Pretty much everything she earned went right out the window like a gum wrapper in a convertible, but she was okay with that because there was a light at the end of the tunnel.
“I studied for it, but I was confused over some of the laws.” She hated taxation with a passion and vowed to not take any job where she’d have to deal with that.
“I could tell. You’ve aced pretty much every class you’ve had with me. No one is as detailed as you are when it comes to auditing and budgeting. Most stumble over something, and this seems to be your Achilles heel.”
“I’ll work harder on it.”
“I believe you will, but the thing is, you failed the test by quite a bit. Your grades aren’t as high to begin with this semester for this class, but right now you’re failing the course.”
Lauren felt herself pale. She couldn’t not graduate. One class might keep her from that. “Can I come in for help? Do some extra credit?”
“I know you’ll pass the course, Lauren. We all know D’s make degrees, but you’ve been one of my star students and I just can’t help but wonder if there is more going on.”
“Thanks for the concern. I’ll be fine. I’ll work harder, I promise.”
Dr. Clinton sighed, but didn’t push it. “I know you will. Take care of yourself. If there is anything you need, please let me know.”
“Thanks,” Lauren said, then left the office.
Her palms were damp and her stomach was doing flips faster than a gymnast at the Olympics. She’d never failed a class a day in her life. Just six more weeks. That was all she had to do to pull it together and work enough hours to keep putting money away.
She was pretty sure her mother was going to ask her to move out once she graduated and she wasn’t sure how she was going to make it happen without having a full time job. She had a plan to offer to pay some of the costs to her mother for a short period of time to be able to stay where she was.

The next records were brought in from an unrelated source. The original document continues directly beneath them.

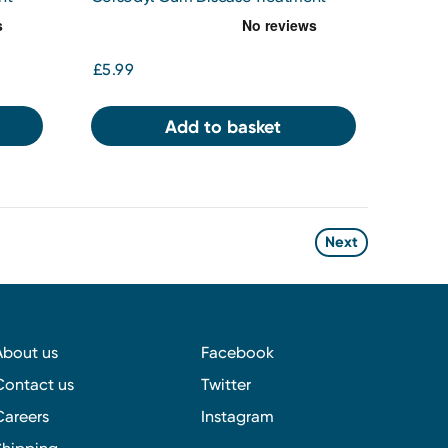
 Mint
Mouthwash Chlorhexidine 0.2%
Original 300ml
£5.99
Add to basket
Next
About us
Facebook
Contact us
Twitter
Careers
Instagram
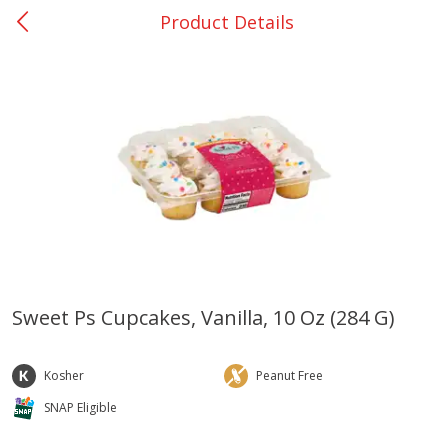
Product Details
0
$
00
San Augustine - #28
Reserve a Time Slot
Produce
373
more
Sweet Ps Cupcakes, Vanilla, 10 Oz (284 G)
Basket & Bushel Broccoli &
Basket & Bushel Broccoli
Cauliflower, 12 Oz (340 G)
Florets, 12 Oz (340 G)
Kosher
Peanut Free
SNAP Eligible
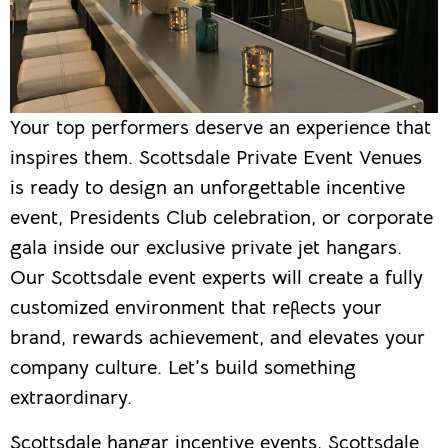
Your top performers deserve an experience that
inspires them. Scottsdale Private Event Venues
is ready to design an unforgettable incentive
event, Presidents Club celebration, or corporate
gala inside our exclusive private jet hangars.
Our Scottsdale event experts will create a fully
customized environment that reflects your
brand, rewards achievement, and elevates your
company culture. Let’s build something
extraordinary.
Scottsdale hangar incentive events, Scottsdale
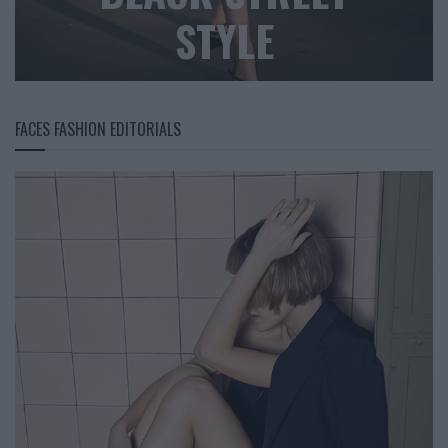
STYLE
FACES FASHION EDITORIALS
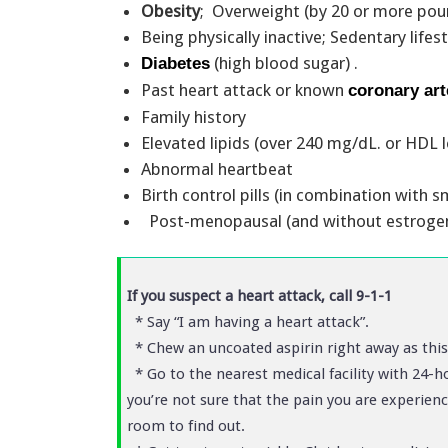
Obesity
; Overweight (by 20 or more po
Being physically inactive; Sedentary lifes
(high blood sugar) .
Diabetes
Past heart attack or known
coronary art
Family history
Elevated lipids (over 240 mg/dL. or HDL
Abnormal heartbeat
Birth control pills (in combination with
Post-menopausal (and without estrogen
If you suspect a heart attack, call 9-1-1
* Say “I am having a heart attack”.
* Chew an uncoated aspirin right away as thi
* Go to the nearest medical facility with 24-ho
you’re not sure that the pain you are experienc
room to find out.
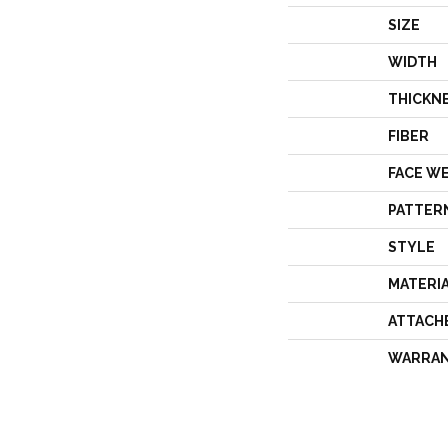
SIZE
WIDTH
THICKN
FIBER
FACE W
PATTER
STYLE
MATERI
ATTACH
WARRA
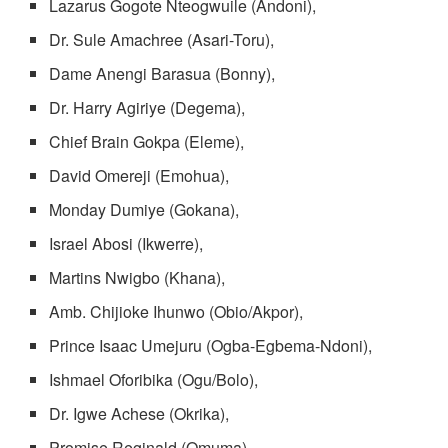
Lazarus Gogote Nteogwuile (Andoni),
Dr. Sule Amachree (Asari-Toru),
Dame Anengi Barasua (Bonny),
Dr. Harry Agiriye (Degema),
Chief Brain Gokpa (Eleme),
David Omereji (Emohua),
Monday Dumiye (Gokana),
Israel Abosi (Ikwerre),
Martins Nwigbo (Khana),
Amb. Chijioke Ihunwo (Obio/Akpor),
Prince Isaac Umejuru (Ogba-Egbema-Ndoni),
Ishmael Oforibika (Ogu/Bolo),
Dr. Igwe Achese (Okrika),
Promise Reginald (Omuma),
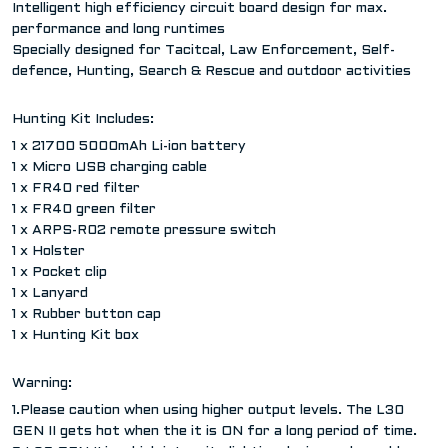
Intelligent high efficiency circuit board design for max.
performance and long runtimes
Specially designed for Tacitcal, Law Enforcement, Self-
defence, Hunting, Search & Rescue and outdoor activities
Hunting Kit Includes:
1 x 21700 5000mAh Li-ion battery
1 x Micro USB charging cable
1 x FR40 red filter
1 x FR40 green filter
1 x ARPS-R02 remote pressure switch
1 x Holster
1 x Pocket clip
1 x Lanyard
1 x Rubber button cap
1 x Hunting Kit box
Warning:
1.Please caution when using higher output levels. The L30
GEN II gets hot when the it is ON for a long period of time.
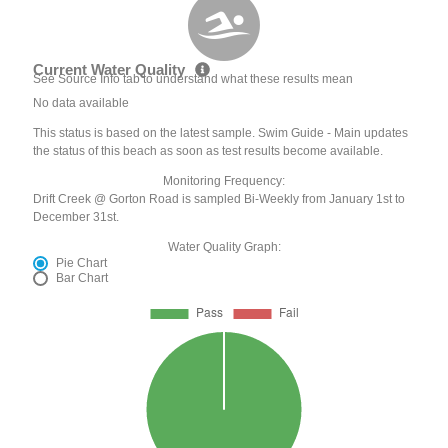
Current Water Quality
See Source Info tab to understand what these results mean
No data available
This status is based on the latest sample. Swim Guide - Main updates
the status of this beach as soon as test results become available.
Monitoring Frequency:
Drift Creek @ Gorton Road is sampled Bi-Weekly from January 1st to
December 31st.
Water Quality Graph:
Pie Chart
Bar Chart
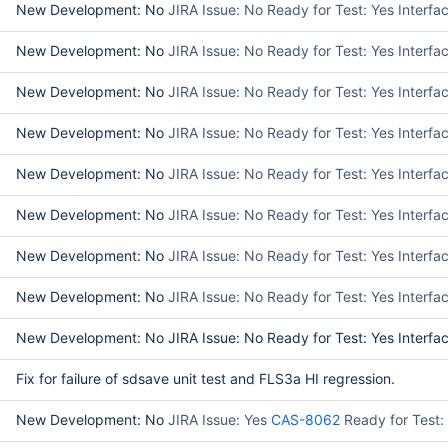
New Development: No
JIRA Issue: No Ready for Test: Yes Interf
New Development: No
JIRA Issue: No Ready for Test: Yes Interf
New Development: No
JIRA Issue: No Ready for Test: Yes Interf
New Development: No
JIRA Issue: No Ready for Test: Yes Interfa
New Development: No
JIRA Issue: No Ready for Test: Yes Interfa
New Development: No
JIRA Issue: No Ready for Test: Yes Interf
New Development: No
JIRA Issue: No Ready for Test: Yes Interf
New Development: No
JIRA Issue: No Ready for Test: Yes Interf
New Development: No JIRA Issue: No Ready for Test: Yes Interfac
Fix for failure of sdsave unit test and FLS3a HI regression.
New Development: No
JIRA Issue: Yes
CAS-8062
Ready for Test:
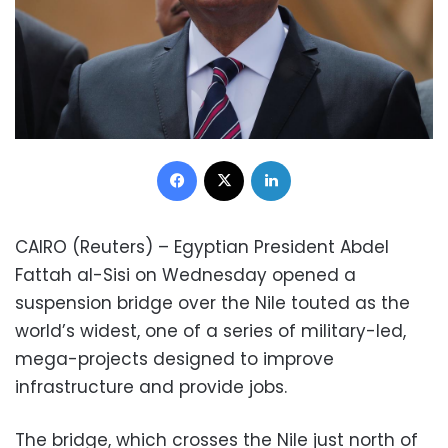
Facebook
X
LinkedIn
CAIRO (Reuters) – Egyptian President Abdel
Fattah al-Sisi on Wednesday opened a
suspension bridge over the Nile touted as the
world’s widest, one of a series of military-led,
mega-projects designed to improve
infrastructure and provide jobs.
The bridge, which crosses the Nile just north of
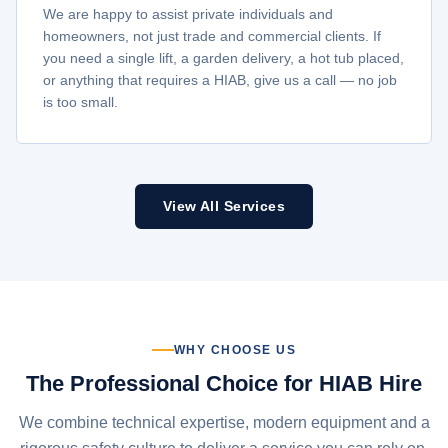
We are happy to assist private individuals and
homeowners, not just trade and commercial clients. If
you need a single lift, a garden delivery, a hot tub placed,
or anything that requires a HIAB, give us a call — no job
is too small.
View All Services
WHY CHOOSE US
The Professional Choice for HIAB Hire
We combine technical expertise, modern equipment and a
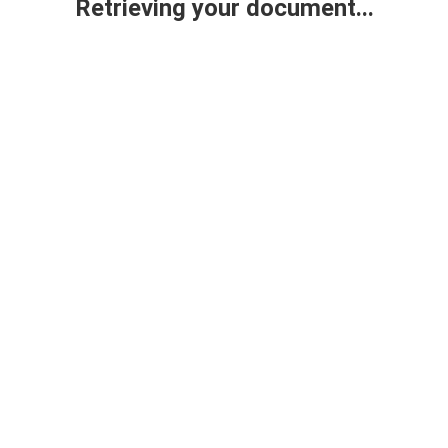
Retrieving your document...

She finished up her last class for the day and drove home, having three hours before work. Plenty of time to finish the assignment, but she’d have to find some more time to finish the stuff that was assigned in classes today. Maybe when she got home. A few less hours of sleep wasn’t the end of the world.

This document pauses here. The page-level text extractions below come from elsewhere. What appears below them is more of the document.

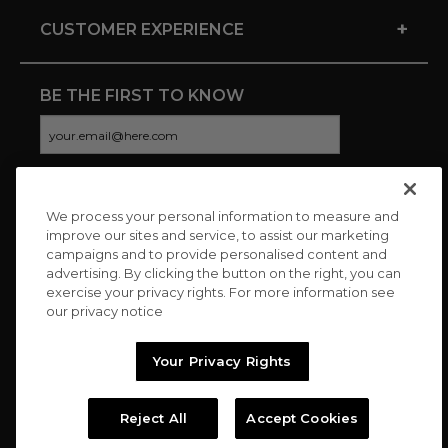
+
CUSTOMER EXPERIENCE
BE THE FIRST TO KNOW
We process your personal information to measure and
CONNECT WITH US
improve our sites and service, to assist our marketing
campaigns and to provide personalised content and
advertising. By clicking the button on the right, you can
exercise your privacy rights. For more information see
our privacy notice
Your Privacy Rights
Reject All
Accept Cookies
Copyright © 2026 Charitybuzz, LLC All rights reserved. |
Privacy
Policy
|
Terms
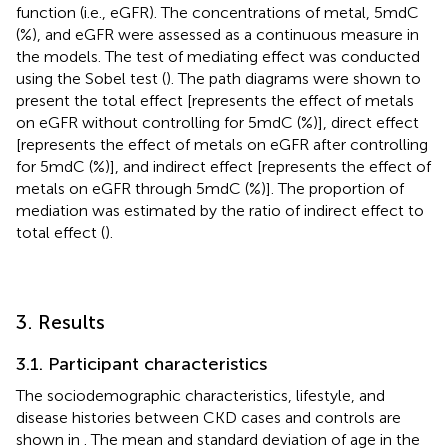
function (i.e., eGFR). The concentrations of metal, 5mdC
(%), and eGFR were assessed as a continuous measure in
the models. The test of mediating effect was conducted
using the Sobel test (
). The path diagrams were shown to
present the total effect [represents the effect of metals
on eGFR without controlling for 5mdC (%)], direct effect
[represents the effect of metals on eGFR after controlling
for 5mdC (%)], and indirect effect [represents the effect of
metals on eGFR through 5mdC (%)]. The proportion of
mediation was estimated by the ratio of indirect effect to
total effect (
).
3. Results
3.1. Participant characteristics
The sociodemographic characteristics, lifestyle, and
disease histories between CKD cases and controls are
shown in
. The mean and standard deviation of age in the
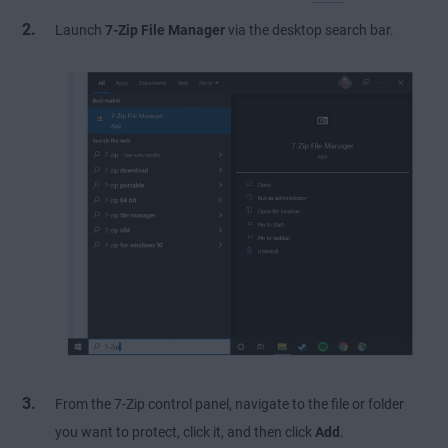
Launch
7-Zip File Manager
via the desktop search bar.
From the 7-Zip control panel, navigate to the file or folder
you want to protect, click it, and then click
Add
.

She unlocked the apartment door and walked into the cramped dingy two-bedroom apartment she shared with her mother. It was less than a thousand square feet of no privacy for them. But since her mother worked the second shift at a call center and Lauren was in school all day and at work most nights, they didn’t see much of each other.

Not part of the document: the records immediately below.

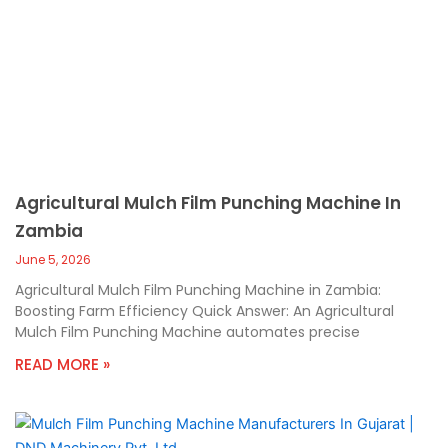
Agricultural Mulch Film Punching Machine In
Zambia
June 5, 2026
Agricultural Mulch Film Punching Machine in Zambia:
Boosting Farm Efficiency Quick Answer: An Agricultural
Mulch Film Punching Machine automates precise
READ MORE »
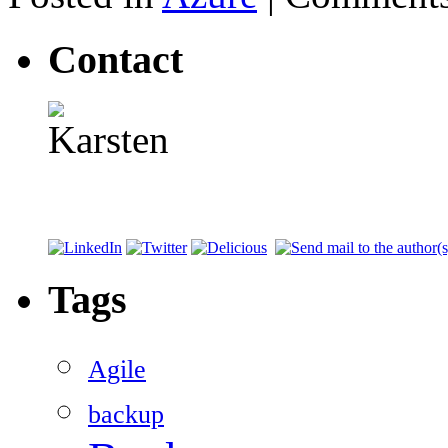
Contact
Tags
Agile
backup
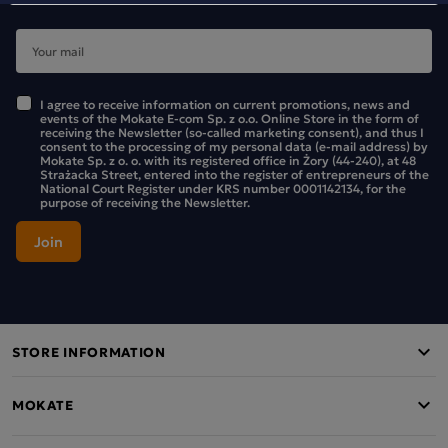
I agree to receive information on current promotions, news and
events of the Mokate E-com Sp. z o.o. Online Store in the form of
receiving the Newsletter (so-called marketing consent), and thus I
consent to the processing of my personal data (e-mail address) by
Mokate Sp. z o. o. with its registered office in Żory (44-240), at 48
Strażacka Street, entered into the register of entrepreneurs of the
National Court Register under KRS number 0001142134, for the
purpose of receiving the Newsletter.
STORE INFORMATION
MOKATE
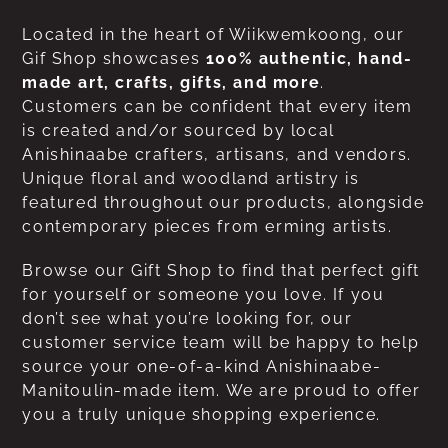
Located in the heart of Wiikwemkoong, our
Gif Shop showcases
100% authentic, hand-
made art, crafts, gifts, and more
.
Customers can be confident that every item
is created and/or sourced by local
Anishinaabe crafters, artisans, and vendors.
Unique floral and woodland artistry is
featured throughout our products, alongside
contemporary pieces from erming artists.
Browse our Gift Shop to find that perfect gift
for yourself or someone you love. If you
don’t see what you’re looking for, our
customer service team will be happy to help
source your one-of-a-kind Anishinaabe-
Manitoulin-made item. We are proud to offer
you a truly unique shopping experience.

When she walked into the kitchen, she saw a note on the table. Nothing odd there. That was their main form of communication most days.
Lauren. I’m giving my notice at my job today and moving with Billy to Florida at the end of the month. The lease on the apartment is up in a little over two months. I paid the rent until then, but after that, you’ll have to make your own arrangements.
She pulled the old folding chair out that served as part of the kitchen table and sat down. If she thought her stomach was churning earlier it was nothing to the urge to throw up and pass out.
That little amount of time would get her through graduation, but then she’d be homeless.